EXERCISE REQUIREMENTS
How many lines in the data below contain the string "External"? Answer with the number only.

INFORMATION
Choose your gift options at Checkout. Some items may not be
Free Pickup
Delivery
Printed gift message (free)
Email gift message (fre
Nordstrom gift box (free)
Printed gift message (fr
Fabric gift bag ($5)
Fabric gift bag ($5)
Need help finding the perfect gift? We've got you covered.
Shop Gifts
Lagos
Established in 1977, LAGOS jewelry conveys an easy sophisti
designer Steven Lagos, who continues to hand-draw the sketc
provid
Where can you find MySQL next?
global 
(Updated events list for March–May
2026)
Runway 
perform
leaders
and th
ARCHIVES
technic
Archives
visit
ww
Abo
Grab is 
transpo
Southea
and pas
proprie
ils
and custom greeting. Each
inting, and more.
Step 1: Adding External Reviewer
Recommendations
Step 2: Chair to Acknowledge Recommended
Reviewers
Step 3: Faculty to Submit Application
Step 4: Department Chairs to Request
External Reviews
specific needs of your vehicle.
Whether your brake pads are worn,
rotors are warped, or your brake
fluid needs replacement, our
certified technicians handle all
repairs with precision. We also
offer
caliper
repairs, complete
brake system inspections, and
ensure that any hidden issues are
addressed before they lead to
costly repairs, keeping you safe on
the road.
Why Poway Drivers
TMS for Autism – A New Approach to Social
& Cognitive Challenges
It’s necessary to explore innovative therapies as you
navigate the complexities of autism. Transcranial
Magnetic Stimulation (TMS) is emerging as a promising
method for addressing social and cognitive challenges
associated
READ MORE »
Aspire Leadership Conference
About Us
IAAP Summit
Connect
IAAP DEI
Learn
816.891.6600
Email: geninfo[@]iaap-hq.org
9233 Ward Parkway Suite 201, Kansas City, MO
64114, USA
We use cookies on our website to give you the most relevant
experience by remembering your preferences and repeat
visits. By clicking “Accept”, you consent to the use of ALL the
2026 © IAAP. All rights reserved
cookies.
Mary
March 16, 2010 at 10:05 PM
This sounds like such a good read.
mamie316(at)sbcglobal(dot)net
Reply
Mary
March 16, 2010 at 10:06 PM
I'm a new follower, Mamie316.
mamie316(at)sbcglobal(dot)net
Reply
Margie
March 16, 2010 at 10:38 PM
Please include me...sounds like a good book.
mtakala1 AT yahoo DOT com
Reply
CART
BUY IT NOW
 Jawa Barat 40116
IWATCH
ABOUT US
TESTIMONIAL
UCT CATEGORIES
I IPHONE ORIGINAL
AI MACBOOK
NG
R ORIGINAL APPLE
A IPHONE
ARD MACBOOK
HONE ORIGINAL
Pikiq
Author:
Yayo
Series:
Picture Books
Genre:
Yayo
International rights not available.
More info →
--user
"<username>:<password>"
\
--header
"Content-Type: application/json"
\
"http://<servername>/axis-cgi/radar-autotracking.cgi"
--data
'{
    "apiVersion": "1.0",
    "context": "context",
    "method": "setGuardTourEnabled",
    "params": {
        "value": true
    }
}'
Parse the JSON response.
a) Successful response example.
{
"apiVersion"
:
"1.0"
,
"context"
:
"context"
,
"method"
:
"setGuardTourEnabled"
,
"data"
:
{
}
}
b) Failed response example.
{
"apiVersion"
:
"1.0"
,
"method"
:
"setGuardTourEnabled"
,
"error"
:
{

--

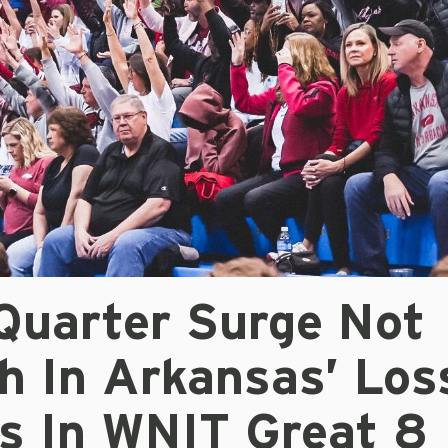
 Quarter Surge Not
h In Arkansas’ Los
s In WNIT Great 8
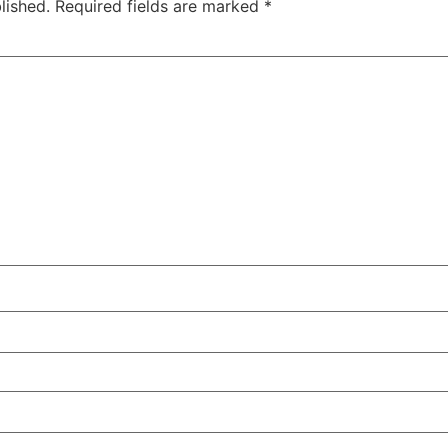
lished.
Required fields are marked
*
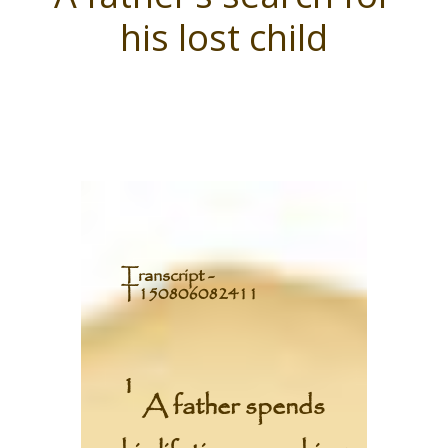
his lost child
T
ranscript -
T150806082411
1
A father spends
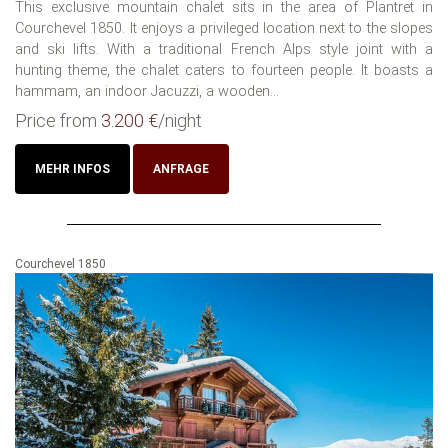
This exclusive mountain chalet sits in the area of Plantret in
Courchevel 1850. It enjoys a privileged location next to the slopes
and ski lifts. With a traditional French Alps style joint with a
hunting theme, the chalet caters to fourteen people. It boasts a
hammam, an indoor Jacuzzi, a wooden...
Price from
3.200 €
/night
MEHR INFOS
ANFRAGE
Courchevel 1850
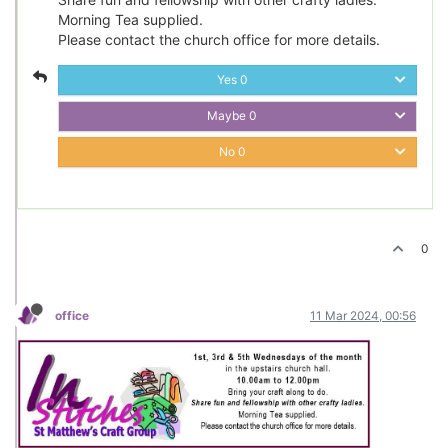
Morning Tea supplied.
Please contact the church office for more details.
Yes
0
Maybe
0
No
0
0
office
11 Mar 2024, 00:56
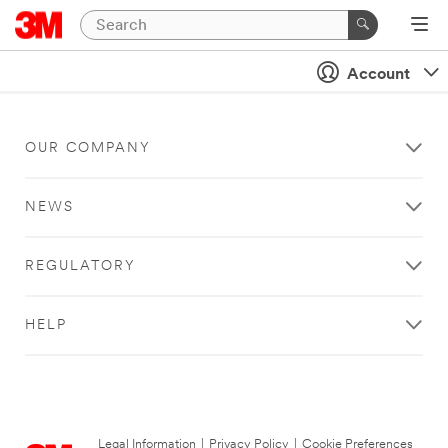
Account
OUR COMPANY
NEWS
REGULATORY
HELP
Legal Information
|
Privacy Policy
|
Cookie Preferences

--

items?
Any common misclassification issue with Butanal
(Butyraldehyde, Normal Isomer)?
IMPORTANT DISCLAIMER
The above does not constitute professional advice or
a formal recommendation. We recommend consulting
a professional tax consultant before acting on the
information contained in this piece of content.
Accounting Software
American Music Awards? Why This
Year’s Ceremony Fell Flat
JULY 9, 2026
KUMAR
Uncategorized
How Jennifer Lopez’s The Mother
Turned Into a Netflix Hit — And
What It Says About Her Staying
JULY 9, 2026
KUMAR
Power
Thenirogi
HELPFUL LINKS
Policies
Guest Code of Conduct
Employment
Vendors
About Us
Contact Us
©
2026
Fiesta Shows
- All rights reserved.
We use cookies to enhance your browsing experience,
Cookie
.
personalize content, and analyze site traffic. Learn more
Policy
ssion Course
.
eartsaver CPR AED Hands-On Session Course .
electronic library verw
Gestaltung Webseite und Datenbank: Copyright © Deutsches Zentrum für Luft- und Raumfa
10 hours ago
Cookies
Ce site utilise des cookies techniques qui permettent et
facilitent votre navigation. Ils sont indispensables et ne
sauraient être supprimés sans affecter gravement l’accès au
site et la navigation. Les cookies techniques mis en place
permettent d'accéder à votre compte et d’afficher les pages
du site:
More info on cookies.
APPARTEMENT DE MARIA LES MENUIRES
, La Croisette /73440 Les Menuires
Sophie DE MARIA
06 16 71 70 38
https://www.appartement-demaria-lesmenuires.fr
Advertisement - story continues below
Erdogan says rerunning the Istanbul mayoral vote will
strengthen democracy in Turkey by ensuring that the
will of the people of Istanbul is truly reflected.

COMPLETED TASK
2